If I understand what you're asking (and I'm not sure that I am), wouldn't you have better luck with a wider lens and get right up on top of that flower?

Compression from telephoto:

lotsagulls2.jpg


Ultrawide angle close to main subject:

_MG_6491.jpg
 
I looked at your photos and the one with the yellow and blue flowers with the mountains in the bkgd is what I was talking about. Although the flowers in the fgrnd were a little oof (on my laptop screen), that is what I'm going for. What lens did you use? Nice shot. Thanks, TB
 
Yeah, that was actually the image I was looking for when I posted these. That was with a Sigma 10-20mm at 10mm on my Canon 30D.
 
...At f-22 I could get great DOF, but an anamorphic distortion of compression. If you shot a long road with telephone poles, even though the poles were quite far apart from each other, they would compress and appear as close as a picket fence ... My question is, is a lens a lens and it doesn't matter whether it's on a full frame film camera or a DX digital format? ...

Two points:

1. What you are describing is not "anamorphic distortion". It is a perceived perspective alteration and is actually not a distortion at all.
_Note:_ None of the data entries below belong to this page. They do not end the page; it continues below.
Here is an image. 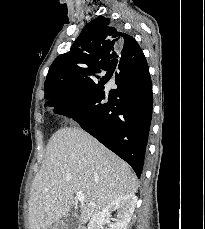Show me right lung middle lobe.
<instances>
[{
    "instance_id": "dd1d6c3e",
    "label": "right lung middle lobe",
    "mask_w": 205,
    "mask_h": 229,
    "mask_svg": "<svg viewBox=\"0 0 205 229\" xmlns=\"http://www.w3.org/2000/svg\"><path fill=\"white\" fill-rule=\"evenodd\" d=\"M110 77H107V76H104V77H98V78H95L93 80V82H91L90 84H84V85H80L78 90L71 94L70 96H66L65 98H63V100H68L70 99L72 96L76 95V94H79L85 90H88V89H91L93 87H96V86H104V84L109 80Z\"/></svg>"
}]
</instances>
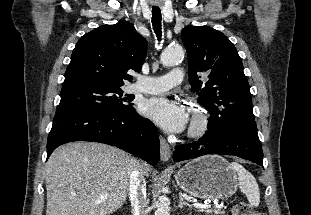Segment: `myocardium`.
I'll list each match as a JSON object with an SVG mask.
<instances>
[{"mask_svg": "<svg viewBox=\"0 0 311 215\" xmlns=\"http://www.w3.org/2000/svg\"><path fill=\"white\" fill-rule=\"evenodd\" d=\"M210 125V116L203 108H193L188 136L193 139L201 138L206 134Z\"/></svg>", "mask_w": 311, "mask_h": 215, "instance_id": "f54148a6", "label": "myocardium"}]
</instances>
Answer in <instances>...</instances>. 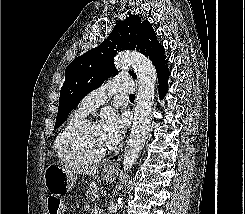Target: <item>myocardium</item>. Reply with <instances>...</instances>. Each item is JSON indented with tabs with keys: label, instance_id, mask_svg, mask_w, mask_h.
<instances>
[{
	"label": "myocardium",
	"instance_id": "f54148a6",
	"mask_svg": "<svg viewBox=\"0 0 245 214\" xmlns=\"http://www.w3.org/2000/svg\"><path fill=\"white\" fill-rule=\"evenodd\" d=\"M94 125H96L95 121L91 119H84L71 129L65 139L66 152L77 162L96 163L103 160L108 154L107 150L99 155L91 156L84 153L80 147L79 139L81 134L87 127Z\"/></svg>",
	"mask_w": 245,
	"mask_h": 214
}]
</instances>
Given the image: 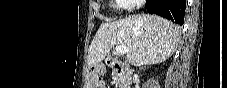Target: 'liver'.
<instances>
[{
  "instance_id": "6515ba94",
  "label": "liver",
  "mask_w": 227,
  "mask_h": 88,
  "mask_svg": "<svg viewBox=\"0 0 227 88\" xmlns=\"http://www.w3.org/2000/svg\"><path fill=\"white\" fill-rule=\"evenodd\" d=\"M180 27L157 15L138 14L103 23L88 51V64L98 65L116 45L128 49L127 61L134 66L166 61L176 51Z\"/></svg>"
}]
</instances>
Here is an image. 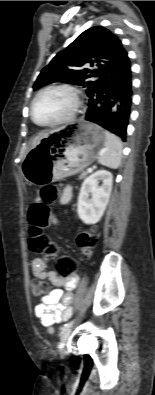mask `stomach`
<instances>
[{
  "label": "stomach",
  "mask_w": 155,
  "mask_h": 395,
  "mask_svg": "<svg viewBox=\"0 0 155 395\" xmlns=\"http://www.w3.org/2000/svg\"><path fill=\"white\" fill-rule=\"evenodd\" d=\"M105 131L85 120L57 128L26 155L22 171L27 182L42 186L82 171L104 149Z\"/></svg>",
  "instance_id": "0dacf381"
}]
</instances>
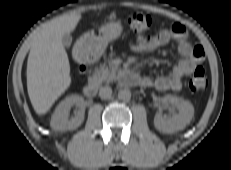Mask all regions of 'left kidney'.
<instances>
[{
    "instance_id": "1",
    "label": "left kidney",
    "mask_w": 231,
    "mask_h": 170,
    "mask_svg": "<svg viewBox=\"0 0 231 170\" xmlns=\"http://www.w3.org/2000/svg\"><path fill=\"white\" fill-rule=\"evenodd\" d=\"M166 104H170L178 109V114L172 118L165 119L160 113H157L154 118V125L157 130L163 133H174L183 130L190 123L194 116L193 105L183 98L166 95L163 98Z\"/></svg>"
}]
</instances>
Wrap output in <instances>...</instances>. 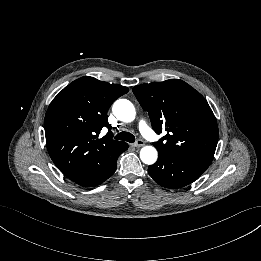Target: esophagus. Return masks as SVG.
Masks as SVG:
<instances>
[{
	"mask_svg": "<svg viewBox=\"0 0 261 261\" xmlns=\"http://www.w3.org/2000/svg\"><path fill=\"white\" fill-rule=\"evenodd\" d=\"M135 147H141L144 146V141L142 139H139L137 142L133 144Z\"/></svg>",
	"mask_w": 261,
	"mask_h": 261,
	"instance_id": "1",
	"label": "esophagus"
}]
</instances>
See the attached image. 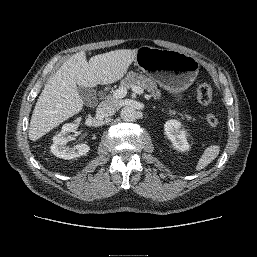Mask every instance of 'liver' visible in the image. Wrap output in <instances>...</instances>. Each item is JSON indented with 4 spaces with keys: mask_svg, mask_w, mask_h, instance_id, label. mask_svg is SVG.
I'll use <instances>...</instances> for the list:
<instances>
[{
    "mask_svg": "<svg viewBox=\"0 0 257 257\" xmlns=\"http://www.w3.org/2000/svg\"><path fill=\"white\" fill-rule=\"evenodd\" d=\"M137 49H121L86 59L85 52L71 56L47 81L30 121L29 139L37 141L68 118L79 113L84 102L78 87L117 82L135 61Z\"/></svg>",
    "mask_w": 257,
    "mask_h": 257,
    "instance_id": "1",
    "label": "liver"
}]
</instances>
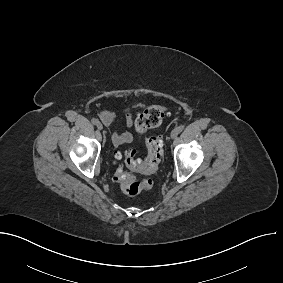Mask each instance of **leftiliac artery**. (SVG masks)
<instances>
[{"mask_svg": "<svg viewBox=\"0 0 283 283\" xmlns=\"http://www.w3.org/2000/svg\"><path fill=\"white\" fill-rule=\"evenodd\" d=\"M183 129H184V126H183V125H180V126L177 127V130H178L179 133H180Z\"/></svg>", "mask_w": 283, "mask_h": 283, "instance_id": "obj_1", "label": "left iliac artery"}]
</instances>
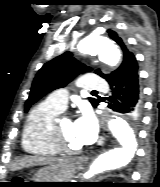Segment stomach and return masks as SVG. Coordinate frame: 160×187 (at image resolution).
Returning a JSON list of instances; mask_svg holds the SVG:
<instances>
[{
	"instance_id": "1",
	"label": "stomach",
	"mask_w": 160,
	"mask_h": 187,
	"mask_svg": "<svg viewBox=\"0 0 160 187\" xmlns=\"http://www.w3.org/2000/svg\"><path fill=\"white\" fill-rule=\"evenodd\" d=\"M79 168L74 158H62L39 169L31 182H70ZM65 183H33V187H56Z\"/></svg>"
}]
</instances>
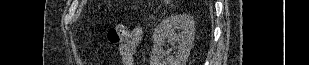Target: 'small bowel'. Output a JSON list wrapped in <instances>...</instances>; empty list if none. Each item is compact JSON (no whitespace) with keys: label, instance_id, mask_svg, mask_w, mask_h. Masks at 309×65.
<instances>
[{"label":"small bowel","instance_id":"c3829d8e","mask_svg":"<svg viewBox=\"0 0 309 65\" xmlns=\"http://www.w3.org/2000/svg\"><path fill=\"white\" fill-rule=\"evenodd\" d=\"M142 28L136 27L128 31L118 45V52L124 65H136V50L142 40Z\"/></svg>","mask_w":309,"mask_h":65}]
</instances>
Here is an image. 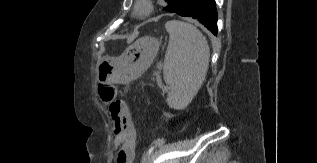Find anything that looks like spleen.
Listing matches in <instances>:
<instances>
[{
  "instance_id": "3e777b00",
  "label": "spleen",
  "mask_w": 317,
  "mask_h": 163,
  "mask_svg": "<svg viewBox=\"0 0 317 163\" xmlns=\"http://www.w3.org/2000/svg\"><path fill=\"white\" fill-rule=\"evenodd\" d=\"M169 42L163 74L169 85L167 103L176 110L184 109L203 84L210 49L206 38L192 24L171 20L165 24Z\"/></svg>"
}]
</instances>
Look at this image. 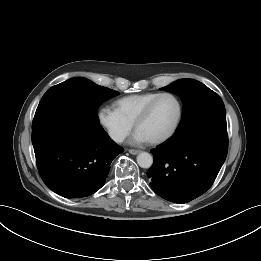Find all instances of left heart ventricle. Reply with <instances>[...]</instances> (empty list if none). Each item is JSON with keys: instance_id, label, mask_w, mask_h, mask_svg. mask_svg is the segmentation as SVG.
Listing matches in <instances>:
<instances>
[{"instance_id": "b2bd125f", "label": "left heart ventricle", "mask_w": 261, "mask_h": 261, "mask_svg": "<svg viewBox=\"0 0 261 261\" xmlns=\"http://www.w3.org/2000/svg\"><path fill=\"white\" fill-rule=\"evenodd\" d=\"M177 104L170 97L161 98L153 107L149 116L138 126L148 140L158 138L165 134L173 125L177 116Z\"/></svg>"}]
</instances>
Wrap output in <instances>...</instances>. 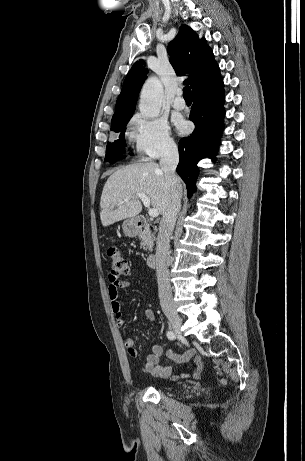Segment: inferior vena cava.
I'll return each instance as SVG.
<instances>
[{"mask_svg": "<svg viewBox=\"0 0 305 461\" xmlns=\"http://www.w3.org/2000/svg\"><path fill=\"white\" fill-rule=\"evenodd\" d=\"M178 162L179 153L176 144H167L161 154L160 167L164 172L167 184L171 188V195L168 207L160 222L156 242V273L158 293L162 309L173 306L168 260L170 235L174 229L177 214L181 209L182 192L177 188L179 180L175 173Z\"/></svg>", "mask_w": 305, "mask_h": 461, "instance_id": "602c4592", "label": "inferior vena cava"}]
</instances>
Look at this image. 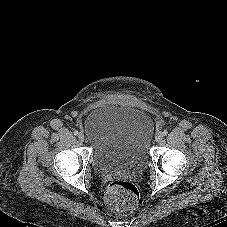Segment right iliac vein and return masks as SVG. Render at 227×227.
Masks as SVG:
<instances>
[{"label":"right iliac vein","mask_w":227,"mask_h":227,"mask_svg":"<svg viewBox=\"0 0 227 227\" xmlns=\"http://www.w3.org/2000/svg\"><path fill=\"white\" fill-rule=\"evenodd\" d=\"M78 138H79L80 141H84L85 136H84L83 133H80V134L78 135Z\"/></svg>","instance_id":"obj_1"}]
</instances>
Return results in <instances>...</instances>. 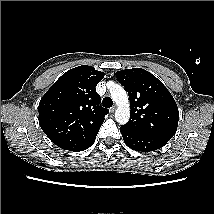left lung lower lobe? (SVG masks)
I'll return each instance as SVG.
<instances>
[{"mask_svg": "<svg viewBox=\"0 0 214 214\" xmlns=\"http://www.w3.org/2000/svg\"><path fill=\"white\" fill-rule=\"evenodd\" d=\"M120 132L125 144L135 151H154L163 147L168 142L164 139L128 130L123 126L120 127Z\"/></svg>", "mask_w": 214, "mask_h": 214, "instance_id": "0a47b994", "label": "left lung lower lobe"}]
</instances>
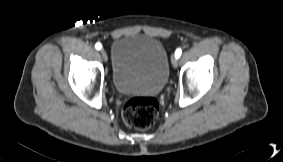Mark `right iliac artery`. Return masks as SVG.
Segmentation results:
<instances>
[{
	"instance_id": "1",
	"label": "right iliac artery",
	"mask_w": 283,
	"mask_h": 162,
	"mask_svg": "<svg viewBox=\"0 0 283 162\" xmlns=\"http://www.w3.org/2000/svg\"><path fill=\"white\" fill-rule=\"evenodd\" d=\"M95 48H96L97 50H100V49L102 48L101 43H96V44H95Z\"/></svg>"
}]
</instances>
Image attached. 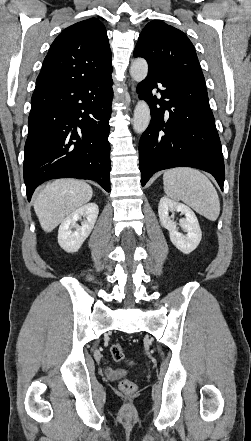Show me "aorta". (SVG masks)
Listing matches in <instances>:
<instances>
[{
    "mask_svg": "<svg viewBox=\"0 0 251 441\" xmlns=\"http://www.w3.org/2000/svg\"><path fill=\"white\" fill-rule=\"evenodd\" d=\"M148 74V64L145 59L137 58L131 63L130 75L136 82L143 81ZM150 108L144 100H139L133 117V128L136 133H143L150 123Z\"/></svg>",
    "mask_w": 251,
    "mask_h": 441,
    "instance_id": "762f6f07",
    "label": "aorta"
}]
</instances>
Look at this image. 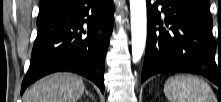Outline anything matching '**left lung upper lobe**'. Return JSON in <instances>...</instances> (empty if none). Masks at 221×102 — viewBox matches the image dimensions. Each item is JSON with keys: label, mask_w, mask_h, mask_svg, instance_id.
I'll list each match as a JSON object with an SVG mask.
<instances>
[{"label": "left lung upper lobe", "mask_w": 221, "mask_h": 102, "mask_svg": "<svg viewBox=\"0 0 221 102\" xmlns=\"http://www.w3.org/2000/svg\"><path fill=\"white\" fill-rule=\"evenodd\" d=\"M197 1L203 3L205 6L208 7V0H197Z\"/></svg>", "instance_id": "5c2ea615"}]
</instances>
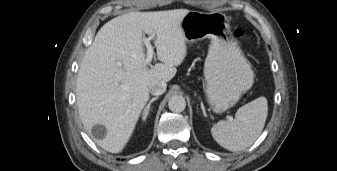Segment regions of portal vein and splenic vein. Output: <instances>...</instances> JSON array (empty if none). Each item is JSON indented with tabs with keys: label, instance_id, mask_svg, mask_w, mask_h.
I'll return each instance as SVG.
<instances>
[{
	"label": "portal vein and splenic vein",
	"instance_id": "18ae733b",
	"mask_svg": "<svg viewBox=\"0 0 337 171\" xmlns=\"http://www.w3.org/2000/svg\"><path fill=\"white\" fill-rule=\"evenodd\" d=\"M150 39L151 38H144L143 39V42L147 48V57H146V60H145V65H149L150 62L152 61V58H153V54H154V49L150 43Z\"/></svg>",
	"mask_w": 337,
	"mask_h": 171
}]
</instances>
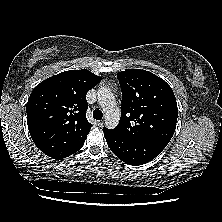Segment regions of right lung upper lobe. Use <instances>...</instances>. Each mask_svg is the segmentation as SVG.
Instances as JSON below:
<instances>
[{"instance_id":"1","label":"right lung upper lobe","mask_w":222,"mask_h":222,"mask_svg":"<svg viewBox=\"0 0 222 222\" xmlns=\"http://www.w3.org/2000/svg\"><path fill=\"white\" fill-rule=\"evenodd\" d=\"M101 78L86 69L70 70L39 83L27 105V124L35 145L49 157L82 148L92 125L86 118L87 92Z\"/></svg>"}]
</instances>
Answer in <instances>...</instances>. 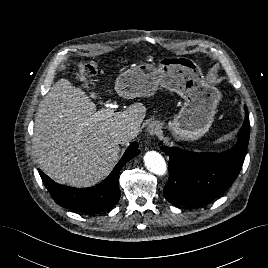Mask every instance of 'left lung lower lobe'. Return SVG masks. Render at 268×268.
I'll list each match as a JSON object with an SVG mask.
<instances>
[{
  "mask_svg": "<svg viewBox=\"0 0 268 268\" xmlns=\"http://www.w3.org/2000/svg\"><path fill=\"white\" fill-rule=\"evenodd\" d=\"M249 116L238 132L237 143L222 153H193L161 146L169 156V181L163 189L168 202L179 206H202L222 195L237 178L249 141Z\"/></svg>",
  "mask_w": 268,
  "mask_h": 268,
  "instance_id": "obj_1",
  "label": "left lung lower lobe"
}]
</instances>
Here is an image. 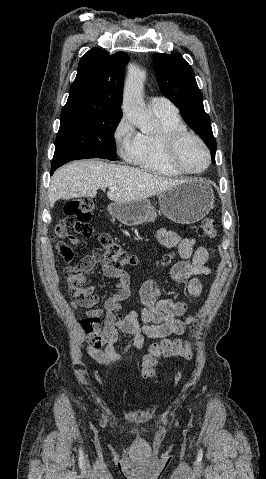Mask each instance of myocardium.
Listing matches in <instances>:
<instances>
[{
  "label": "myocardium",
  "mask_w": 266,
  "mask_h": 479,
  "mask_svg": "<svg viewBox=\"0 0 266 479\" xmlns=\"http://www.w3.org/2000/svg\"><path fill=\"white\" fill-rule=\"evenodd\" d=\"M188 138H192L196 140L201 145V147L203 148L206 154L207 161L205 166L201 169H197V170L188 169L179 160V156H178L179 147L181 143ZM163 141H164L165 159L174 169H176L180 173L188 174V175L201 174L205 172L211 165L212 156H211L210 149L208 148L205 141L196 133L188 131V130L168 131L164 134Z\"/></svg>",
  "instance_id": "obj_1"
}]
</instances>
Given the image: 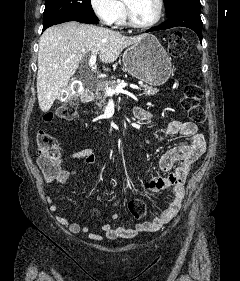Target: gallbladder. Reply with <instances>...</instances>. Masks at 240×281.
Masks as SVG:
<instances>
[{
	"instance_id": "obj_1",
	"label": "gallbladder",
	"mask_w": 240,
	"mask_h": 281,
	"mask_svg": "<svg viewBox=\"0 0 240 281\" xmlns=\"http://www.w3.org/2000/svg\"><path fill=\"white\" fill-rule=\"evenodd\" d=\"M68 92H69V94H71V91L70 90H68ZM65 95H61V97H64Z\"/></svg>"
}]
</instances>
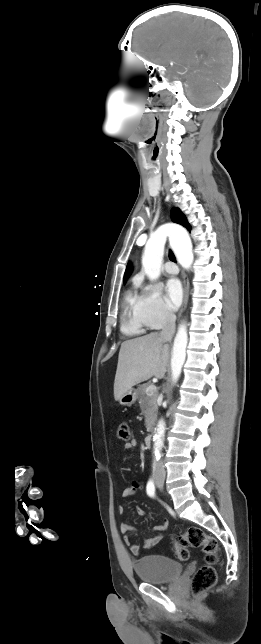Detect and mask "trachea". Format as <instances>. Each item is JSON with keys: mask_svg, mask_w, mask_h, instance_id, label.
<instances>
[{"mask_svg": "<svg viewBox=\"0 0 261 644\" xmlns=\"http://www.w3.org/2000/svg\"><path fill=\"white\" fill-rule=\"evenodd\" d=\"M169 258H170L172 261L176 262L175 256H174V254H173V252H172V251H169Z\"/></svg>", "mask_w": 261, "mask_h": 644, "instance_id": "3493384b", "label": "trachea"}]
</instances>
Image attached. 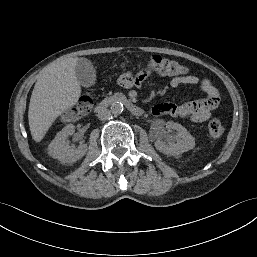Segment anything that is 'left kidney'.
Instances as JSON below:
<instances>
[{"label": "left kidney", "instance_id": "left-kidney-1", "mask_svg": "<svg viewBox=\"0 0 257 257\" xmlns=\"http://www.w3.org/2000/svg\"><path fill=\"white\" fill-rule=\"evenodd\" d=\"M173 130L176 131L174 140L170 137V133ZM155 146L166 155L176 156L193 149L195 141L185 127L176 122L169 121L165 124V129L158 137Z\"/></svg>", "mask_w": 257, "mask_h": 257}]
</instances>
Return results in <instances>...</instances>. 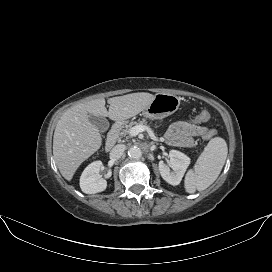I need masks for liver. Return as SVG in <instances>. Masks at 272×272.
<instances>
[{
  "label": "liver",
  "mask_w": 272,
  "mask_h": 272,
  "mask_svg": "<svg viewBox=\"0 0 272 272\" xmlns=\"http://www.w3.org/2000/svg\"><path fill=\"white\" fill-rule=\"evenodd\" d=\"M153 99V94L138 92L109 98L108 111L103 98L69 108L57 122L53 137V155L62 176L70 181L78 167L102 145V136L88 114L124 121L144 111Z\"/></svg>",
  "instance_id": "obj_1"
}]
</instances>
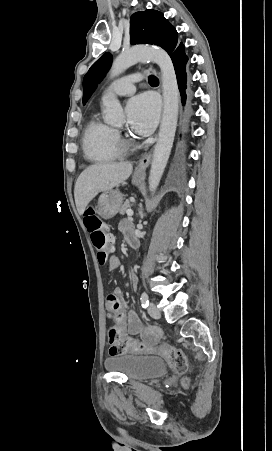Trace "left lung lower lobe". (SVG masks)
I'll return each instance as SVG.
<instances>
[{
    "mask_svg": "<svg viewBox=\"0 0 272 451\" xmlns=\"http://www.w3.org/2000/svg\"><path fill=\"white\" fill-rule=\"evenodd\" d=\"M184 50H185L184 45L181 42L178 44V46L176 47V49L170 56L172 59L174 68H175L178 86H179V90L181 93L183 104H185V101H186V94H185L186 82H187L186 64L188 61V57L186 56ZM189 117H190V111H188V118ZM189 133L190 132H189L188 123H186L185 135L188 136Z\"/></svg>",
    "mask_w": 272,
    "mask_h": 451,
    "instance_id": "0a47b994",
    "label": "left lung lower lobe"
}]
</instances>
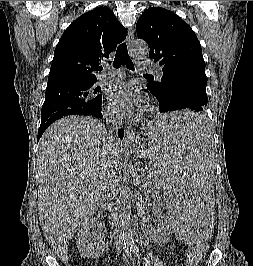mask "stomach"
Segmentation results:
<instances>
[{"label": "stomach", "instance_id": "1", "mask_svg": "<svg viewBox=\"0 0 253 266\" xmlns=\"http://www.w3.org/2000/svg\"><path fill=\"white\" fill-rule=\"evenodd\" d=\"M156 139L157 136H155V133H151L149 134L148 143H143L142 141H136L135 143L131 144L130 148L139 157L152 160L151 151H152V146L156 145Z\"/></svg>", "mask_w": 253, "mask_h": 266}]
</instances>
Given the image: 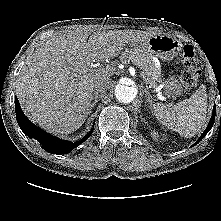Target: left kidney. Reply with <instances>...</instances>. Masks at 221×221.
<instances>
[{
  "mask_svg": "<svg viewBox=\"0 0 221 221\" xmlns=\"http://www.w3.org/2000/svg\"><path fill=\"white\" fill-rule=\"evenodd\" d=\"M152 137H153L154 140H157L158 139V134H156V132H153Z\"/></svg>",
  "mask_w": 221,
  "mask_h": 221,
  "instance_id": "left-kidney-1",
  "label": "left kidney"
}]
</instances>
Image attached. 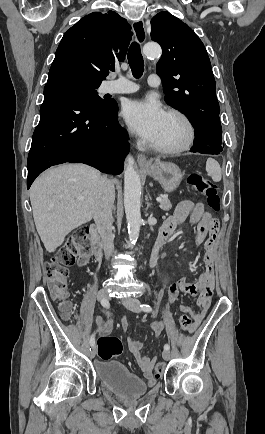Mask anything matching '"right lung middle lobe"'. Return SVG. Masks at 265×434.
I'll list each match as a JSON object with an SVG mask.
<instances>
[{"label": "right lung middle lobe", "mask_w": 265, "mask_h": 434, "mask_svg": "<svg viewBox=\"0 0 265 434\" xmlns=\"http://www.w3.org/2000/svg\"><path fill=\"white\" fill-rule=\"evenodd\" d=\"M47 83H63L74 87L86 98L89 105L95 109L110 108L116 104L114 100H104L98 96L96 89L100 86L101 81L85 76L57 74L48 76Z\"/></svg>", "instance_id": "obj_1"}]
</instances>
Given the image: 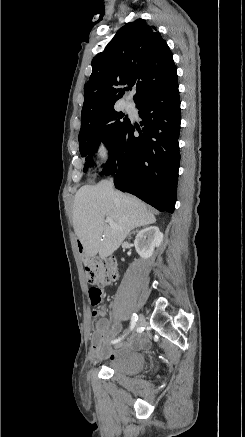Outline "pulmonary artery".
I'll return each mask as SVG.
<instances>
[{"instance_id":"obj_1","label":"pulmonary artery","mask_w":245,"mask_h":437,"mask_svg":"<svg viewBox=\"0 0 245 437\" xmlns=\"http://www.w3.org/2000/svg\"><path fill=\"white\" fill-rule=\"evenodd\" d=\"M124 108H125L126 110H131V109H132V104H131V103H125V104H124Z\"/></svg>"}]
</instances>
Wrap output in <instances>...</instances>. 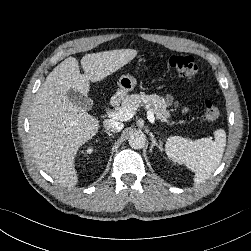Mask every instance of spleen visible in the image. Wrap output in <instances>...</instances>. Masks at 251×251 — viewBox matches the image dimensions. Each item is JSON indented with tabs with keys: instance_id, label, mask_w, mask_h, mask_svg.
Here are the masks:
<instances>
[{
	"instance_id": "3e777b00",
	"label": "spleen",
	"mask_w": 251,
	"mask_h": 251,
	"mask_svg": "<svg viewBox=\"0 0 251 251\" xmlns=\"http://www.w3.org/2000/svg\"><path fill=\"white\" fill-rule=\"evenodd\" d=\"M226 146V133L223 129L214 132L212 138L189 140L179 136L169 137L165 143V153L169 159L184 164L195 172L194 183L204 182L221 162Z\"/></svg>"
}]
</instances>
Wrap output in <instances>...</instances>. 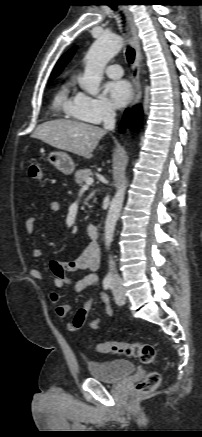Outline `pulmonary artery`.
Instances as JSON below:
<instances>
[{
	"label": "pulmonary artery",
	"mask_w": 202,
	"mask_h": 437,
	"mask_svg": "<svg viewBox=\"0 0 202 437\" xmlns=\"http://www.w3.org/2000/svg\"><path fill=\"white\" fill-rule=\"evenodd\" d=\"M105 72L110 78H120L123 75V69L118 64L109 65Z\"/></svg>",
	"instance_id": "pulmonary-artery-1"
}]
</instances>
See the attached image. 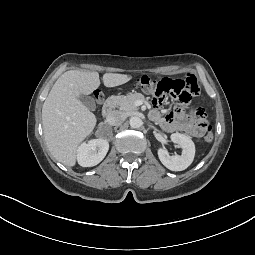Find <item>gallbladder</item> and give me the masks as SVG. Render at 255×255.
Returning <instances> with one entry per match:
<instances>
[{
    "instance_id": "gallbladder-1",
    "label": "gallbladder",
    "mask_w": 255,
    "mask_h": 255,
    "mask_svg": "<svg viewBox=\"0 0 255 255\" xmlns=\"http://www.w3.org/2000/svg\"><path fill=\"white\" fill-rule=\"evenodd\" d=\"M78 99L89 110H91V111H95L96 110V103H95V100L92 97L86 96V95H81V96L78 97Z\"/></svg>"
}]
</instances>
2. What you describe it not caused, at least directly, by the lens, so moving the lens to bodies with differing formats is not directly part of the issue.

What you are seeing in the telephone pole shot you describe is a result of the relative distances from the camera's postiion and that of each pole. It looks "odd" because a cropped portion of the view is enlarged significantly beyond what is seen with the eye. If you take the same shot with a wide angle from the same position and crop to get the same field of view you will see the same compression of distances.

Your issue with the flower shot is not directely with the lens, but instead is with your choice of shooting position. To get the result you want you need to ignore the lens, at first, and choose a shooting position that produces the desired relative sizes of flower and mountain. Then, and only then, choose a lens that gives you the desired field of view from that position.

The only effect the lens has directly is in luring the photographer to shot a subject from a particular postion in order to get the desired framing. It is the shooting postion, and only the shooting position, that controls the perspective (either the "telephoto compression" or the "wide angle expansion").